On the editor side, Zed reached version 1.0 and positioned itself clearly as a “traditional editor and AI tool” rather than an AI-first environment. DevClass highlighted its Rust-based implementation, LSP-driven language support, and optional AI features that include Zeta LLM predictions and parallel agents, plus support for Agent Client Protocol (ACP). The practical detail many teams will care about is that AI can be disabled entirely, which complements the broader enterprise control story from last week (governed tools, identity boundaries, and hosted isolation): sometimes the safest AI feature is the one you can reliably turn off where policy demands it.

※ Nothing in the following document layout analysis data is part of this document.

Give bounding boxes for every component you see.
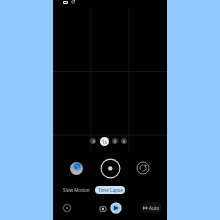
button[interactable]: Shutter: [100, 158, 121, 179]
button[interactable]: Settings: [62, 203, 72, 213]
button[interactable]: 2: [112, 138, 118, 144]
staticText: 1x: [102, 139, 107, 145]
staticText: Time Lapse: [98, 187, 123, 193]
button[interactable]: Video mode: [110, 202, 122, 214]
button[interactable]: 5: [121, 138, 127, 144]
button[interactable]: .5: [90, 138, 96, 144]
staticText: 5: [123, 139, 125, 143]
button[interactable]: Switch camera: [136, 161, 150, 175]
button[interactable]: Capture format: [63, 1, 68, 4]
button[interactable]: Auto: [141, 202, 162, 213]
staticText: Auto: [149, 205, 160, 211]
staticText: Slow Motion: [63, 187, 90, 193]
button[interactable]: Slow Motion: [62, 186, 91, 194]
staticText: .5: [92, 139, 95, 143]
button[interactable]: Camera settings: [71, 0, 75, 4]
button[interactable]: Gallery: [70, 162, 83, 175]
button[interactable]: Time Lapse: [95, 186, 125, 194]
button[interactable]: Photo mode: [98, 204, 107, 213]
button[interactable]: 1x: [100, 137, 109, 146]
staticText: 2: [114, 139, 116, 143]
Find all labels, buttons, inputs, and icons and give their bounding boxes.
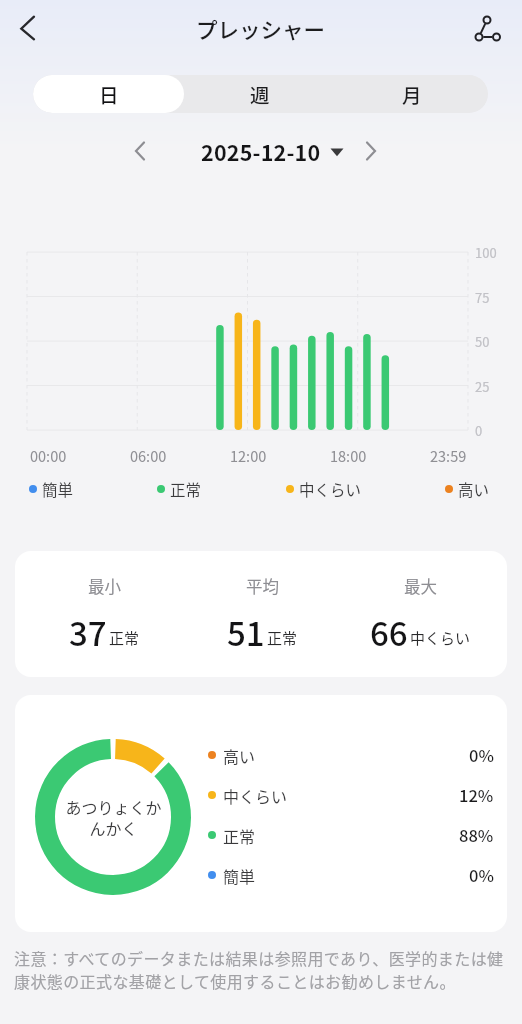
button[interactable] bbox=[462, 6, 506, 50]
staticText: 23:59 bbox=[430, 445, 467, 466]
staticText: あつりょくか んかく bbox=[65, 795, 162, 840]
staticText: 75 bbox=[475, 288, 490, 307]
staticText: 18:00 bbox=[330, 445, 367, 466]
staticText: 0 bbox=[475, 421, 483, 440]
staticText: 簡単 bbox=[223, 864, 256, 887]
staticText: 月 bbox=[402, 80, 422, 108]
staticText: 中くらい bbox=[410, 627, 471, 649]
staticText: 88% bbox=[459, 823, 494, 847]
staticText: プレッシャー bbox=[196, 13, 326, 44]
button[interactable] bbox=[127, 137, 155, 165]
staticText: 週 bbox=[250, 80, 270, 108]
button[interactable]: 週 bbox=[184, 75, 336, 113]
staticText: 中くらい bbox=[299, 478, 362, 500]
staticText: 12% bbox=[459, 783, 494, 807]
staticText: 0% bbox=[469, 863, 494, 887]
staticText: 100 bbox=[475, 243, 497, 262]
staticText: 注意：すべてのデータまたは結果は参照用であり、医学的または健康状態の正式な基礎と… bbox=[14, 946, 508, 993]
button[interactable]: 日 bbox=[33, 75, 184, 113]
button[interactable]: 2025-12-10 bbox=[201, 136, 344, 167]
staticText: 12:00 bbox=[230, 445, 267, 466]
staticText: 2025-12-10 bbox=[201, 136, 321, 167]
staticText: 50 bbox=[475, 332, 490, 351]
staticText: 正常 bbox=[223, 824, 256, 847]
staticText: 51 bbox=[227, 608, 265, 656]
button[interactable] bbox=[356, 137, 384, 165]
staticText: 正常 bbox=[170, 478, 202, 500]
staticText: 日 bbox=[99, 80, 119, 108]
staticText: 正常 bbox=[109, 627, 140, 649]
staticText: 06:00 bbox=[130, 445, 167, 466]
staticText: 簡単 bbox=[42, 478, 74, 500]
staticText: 0% bbox=[469, 743, 494, 767]
button[interactable]: 月 bbox=[336, 75, 488, 113]
button[interactable] bbox=[8, 6, 52, 50]
staticText: 25 bbox=[475, 377, 490, 396]
staticText: 平均 bbox=[246, 574, 279, 598]
staticText: 高い bbox=[458, 478, 490, 500]
staticText: 66 bbox=[370, 608, 408, 656]
staticText: 37 bbox=[69, 608, 107, 656]
staticText: 00:00 bbox=[30, 445, 67, 466]
staticText: 正常 bbox=[267, 627, 298, 649]
staticText: 中くらい bbox=[223, 784, 288, 807]
staticText: 最小 bbox=[88, 574, 121, 598]
staticText: 最大 bbox=[404, 574, 437, 598]
staticText: 高い bbox=[223, 744, 256, 767]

- Visual Studio Code 1.120
- Zed team releases version 1.0 of Rust-built editor: Traditional editor and AI tool
Applied agent patterns in teams: stand-ups, document pipelines, and production-minded tutorials
Several posts focused less on platforms and more on what teams are actually building with LLMs and agents, reinforcing the same “production reality” theme that ran through last week's Agent Framework and Foundry updates. John Edward's “Daily Stand-Up Agent” design connects to Jira and Azure DevOps, grounds responses on sprint and work item data, and uses LLM summarization to generate stand-up notes, blocker alerts, and sprint health reporting through a conversational interface. It highlights the integration work that tends to dominate these projects (Azure DevOps Work Item APIs, Jira REST API, OAuth, and RBAC), and why grounding plus prompt design matters when summaries must reflect real status rather than plausible text. On the data extraction side, tanyabaranwal shared an event-driven pipeline for contract processing that starts with Blob Storage and an Azure Functions Blob trigger, uses Azure AI Document Intelligence to extract layout and tables, normalizes the output into a canonical JSON schema, and stores results in Cosmos DB for downstream use. The post rounds out the “production” story with monitoring in Application Insights and security practices like Key Vault, Managed Identity, and RBAC, which tracks closely with the lifecycle framing from last week (identity, governance, and observability as defaults rather than add-ons). Even when this is not presented as an “agent,” it fits the same operational model: AI components become dependable services only when they ship with the same controls you expect for any other workload. Rounding out the week, GitHub's “Rubber Duck Thursdays” episode walked through building an AI agent app for a fictional company, including what changes when you plan for production deployment rather than a local prototype. That mirrors Microsoft's recent messaging almost point-for-point: the throughline across these examples is that the agent behavior is only half the job, the rest is connectors, identity, monitoring, and a clear strategy for what the model can and cannot do in your workflow.